Se puede decir que fueron los pioneros del himalayismo, ¿no?

–Pues sí. Aquí siempre ha habido muchísima afición a la montaña y, desde entonces, cada pueblo parece ser que sentía la obligación de organizar su expedición al Himalaya. Con eso, a finales del siglo XX, había más de 100 montañeros vascos que habían subido una cumbre de 8.000 metros. Esto representa un hito habida cuenta de que no se trata de una población muy grande –contando Navarra e Iparralde andaremos por los tres millones de personas–, y además vivimos en una zona en la que las montañas son pequeñitas.

Queda claro que, por lo que cuenta, abrieron el camino al ochomilismo para el alpinismo vasco y todo lo que vino después...

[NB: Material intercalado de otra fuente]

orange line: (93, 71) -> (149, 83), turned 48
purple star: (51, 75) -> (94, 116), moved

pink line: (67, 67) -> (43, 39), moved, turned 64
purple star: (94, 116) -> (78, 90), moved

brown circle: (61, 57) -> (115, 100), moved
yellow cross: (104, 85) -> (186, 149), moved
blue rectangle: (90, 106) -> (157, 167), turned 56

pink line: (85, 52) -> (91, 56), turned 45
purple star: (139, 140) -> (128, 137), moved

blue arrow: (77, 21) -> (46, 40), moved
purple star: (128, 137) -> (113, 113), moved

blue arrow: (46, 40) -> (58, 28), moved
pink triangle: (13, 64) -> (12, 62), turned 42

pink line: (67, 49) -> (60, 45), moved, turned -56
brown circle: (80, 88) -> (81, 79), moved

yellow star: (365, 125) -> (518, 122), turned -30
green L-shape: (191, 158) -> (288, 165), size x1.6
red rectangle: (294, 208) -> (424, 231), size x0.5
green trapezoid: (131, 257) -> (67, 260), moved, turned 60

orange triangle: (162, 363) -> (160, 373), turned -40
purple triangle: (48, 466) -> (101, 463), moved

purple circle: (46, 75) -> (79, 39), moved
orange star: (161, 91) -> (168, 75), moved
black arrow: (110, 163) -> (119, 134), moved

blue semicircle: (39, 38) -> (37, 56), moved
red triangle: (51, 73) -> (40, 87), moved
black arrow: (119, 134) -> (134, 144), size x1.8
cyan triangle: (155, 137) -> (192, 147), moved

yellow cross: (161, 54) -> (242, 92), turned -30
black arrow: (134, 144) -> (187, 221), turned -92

–Sin duda. Claramente. A ver, no es que Euskadi se convirtiera en una potencia mundial, ya sabemos que no estamos al nivel de los países del centro de Europa, pero sí que el alpinismo vasco pasó a ser una referencia. Repito que la cantidad de gente que hace aquí alta montaña es desproporcionada con arreglo a nuestras dimensiones.

Ustedes que se encontraron un Everest virgen y poco masificado. ¿Qué le parece en lo que se ha convertido hoy en día el techo del mundo?

–La vía normal al Everest, como las del resto de ochomiles, ha perdido todo su encanto para los alpinistas. El montanismo es poesía, aventura, compañerismo, exploración, respeto por la naturaleza... Estos son los valores que promociona EMMOA y de eso no queda nada en el negocio de subir gente al Everest. En cierto sentido es como el turismo en el espacio: vacaciones antiecológicas para millonarios. Pero no olvidemos que es la principal fuente de ingresos para Nepal. Y que quedan maravillosas oportunidades de alpinismo en el Himalaya. Por ejemplo, en montañas de más de 6.000 metros. Por citar un par de ejemplos locales: lo que han hecho Mikel Sáez de Urabain o Jonatan Larrañaga.